Friday May 17th saw the start of the Gwyl Pili Pala Festival in Swansea in aid of the West Glamorgan Council for Alcohol and Drug Abuse (WGCADA), combining talented acts from the music and literature scene to raise much-needed funds and put Swansea on the map for cultural events. Natalie Holborow reviews the literary side of the festival.
I first heard about the event through the popular spoken poetry night The Howl which takes place at Mozart’s in Uplands; they were asked to take part in a special open mic session across the road at St James’ Church as part of the opening night start to the festival. Not one to miss a night of poetry, I paid for my £15 weekend wristband and looked forward to getting involved. Several people had complained about that the wristbands were “too expensive”, but having attended the festival I disagree completely. If that £15 had just included The Howl which is an otherwise free event, then yes, I would have considered it a bit steep and probably wouldn’t have taken part (and I’m a pretty devoted Howl enthusiast). However, when you consider how much individual gigs will charge per event and the amount of acts going on over the weekend which were all included in the price of the weekend pass, I thought it was excellent value for money. Whilst I did miss out on a few events due to being bleary-eyed and scanning tins of Heinz for the elderly at my weekend job at Sainsbury’s on a Saturday morning, I still feel I got more than I could have asked for from the festival wristband with the added assurance that the money was going towards helping an important local charity.
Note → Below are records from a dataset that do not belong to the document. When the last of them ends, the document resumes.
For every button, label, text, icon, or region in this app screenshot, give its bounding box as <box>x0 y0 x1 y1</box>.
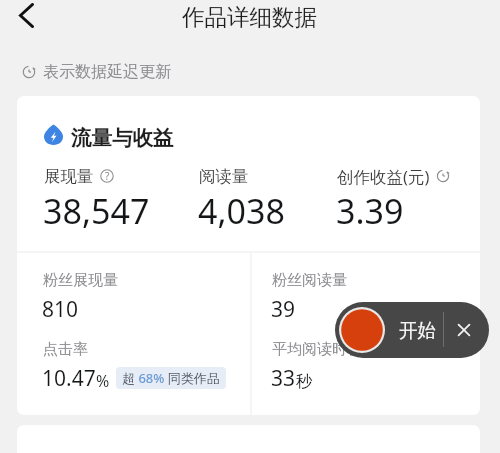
staticText: 表示数据延迟更新 <box>43 62 171 82</box>
button[interactable]: 阅读量 <box>199 163 249 189</box>
button[interactable]: 开始 <box>393 302 441 358</box>
button[interactable]: Back <box>9 0 43 32</box>
staticText: 粉丝展现量 <box>43 271 118 290</box>
button[interactable]: Close <box>445 302 489 358</box>
staticText: 3.39 <box>336 188 404 234</box>
staticText: 超 68% 同类作品 <box>122 369 220 387</box>
staticText: 展现量 <box>44 166 94 187</box>
staticText: 810 <box>42 295 79 324</box>
staticText: 秒 <box>296 371 313 392</box>
button[interactable]: 创作收益(元) <box>337 163 450 189</box>
staticText: 39 <box>271 295 296 324</box>
button[interactable]: Start recording <box>335 302 391 358</box>
staticText: ? <box>105 169 110 183</box>
staticText: 点击率 <box>43 340 88 359</box>
staticText: 作品详细数据 <box>182 3 317 31</box>
staticText: 开始 <box>399 319 436 342</box>
staticText: 粉丝阅读量 <box>272 271 347 290</box>
staticText: 33 <box>271 364 296 393</box>
staticText: 流量与收益 <box>71 125 174 151</box>
staticText: 阅读量 <box>199 166 249 187</box>
button[interactable]: 展现量 <box>44 163 114 189</box>
staticText: 10.47 <box>42 364 96 393</box>
staticText: 38,547 <box>43 188 150 234</box>
staticText: 创作收益(元) <box>337 165 430 188</box>
staticText: % <box>96 370 110 392</box>
staticText: 平均阅读时长 <box>272 340 362 359</box>
staticText: 4,038 <box>198 188 285 234</box>
button[interactable]: 表示数据延迟更新 <box>14 58 171 86</box>
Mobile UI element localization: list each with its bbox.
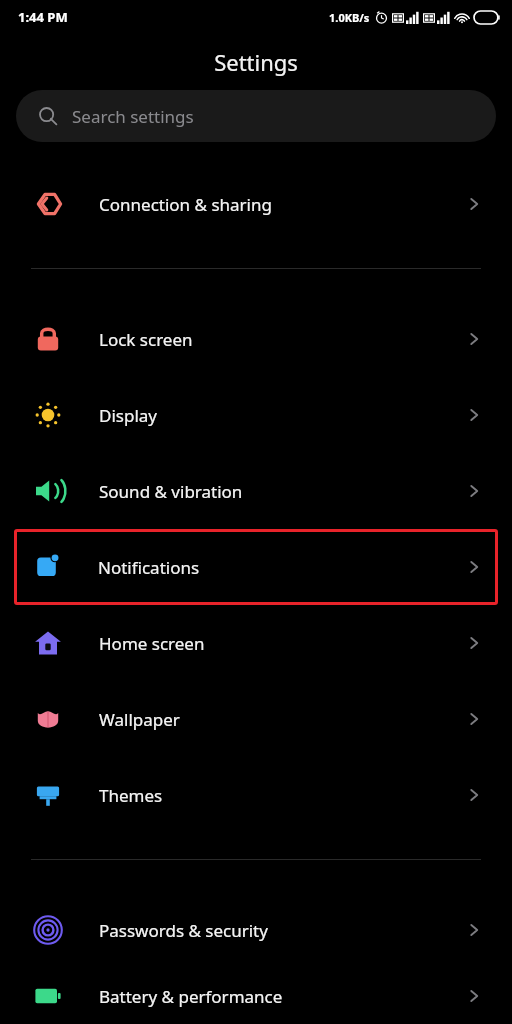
staticText: Themes xyxy=(99,784,465,807)
button[interactable]: Lock screen xyxy=(0,301,512,377)
button[interactable]: Themes xyxy=(0,757,512,833)
staticText: Notifications xyxy=(98,556,465,579)
button[interactable]: Passwords & security xyxy=(0,892,512,968)
button[interactable]: Wallpaper xyxy=(0,681,512,757)
staticText: 1.0KB/s xyxy=(329,10,370,25)
button[interactable]: Sound & vibration xyxy=(0,453,512,529)
button[interactable]: Notifications xyxy=(14,529,498,605)
staticText: Battery & performance xyxy=(99,985,465,1008)
staticText: Search settings xyxy=(72,105,194,128)
staticText: Home screen xyxy=(99,632,465,655)
button[interactable]: Home screen xyxy=(0,605,512,681)
button[interactable]: Search settings xyxy=(16,90,496,142)
button[interactable]: Battery & performance xyxy=(0,968,512,1024)
staticText: Lock screen xyxy=(99,328,465,351)
staticText: Settings xyxy=(214,47,298,77)
staticText: 1:44 PM xyxy=(18,8,68,26)
staticText: Sound & vibration xyxy=(99,480,465,503)
staticText: Display xyxy=(99,404,465,427)
staticText: Connection & sharing xyxy=(99,193,465,216)
button[interactable]: Connection & sharing xyxy=(0,166,512,242)
staticText: Wallpaper xyxy=(99,708,465,731)
button[interactable]: Display xyxy=(0,377,512,453)
staticText: Passwords & security xyxy=(99,919,465,942)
To kick things off I went along to the launch of the anthology A Few Miles to Go at St James’ Church. This was an anthology of writing produced in a series of creative writing development workshops by write4word in aid of WGCADA, composed of works produced from a variety of backgrounds and emerging from personal experiences (all finished with a touch of poetic imagination). Introduced by Dominic Williams who read some of his own work included in the anthology, it was clear to see the passion and hard work that had gone into the event itself and by the write4word group. To say I was impressed with some of the readings would be putting it lightly; the work was delivered by four main writers in attendance and hearing this mixture of personal styles and experiences was both moving and raw when delivered beneath the bright stained glass of the church halls on a fresh May evening. The venue was a perfect choice in terms of sound; the acoustics made every word crisp and clear so that the problems encountered when trying to read in noisy pubs were completely avoided and everyone benefited from hearing the poems perfectly. At only £3.50 and with all proceeds going to charity, I didn’t hesitate to hand over the money to pre-order the book.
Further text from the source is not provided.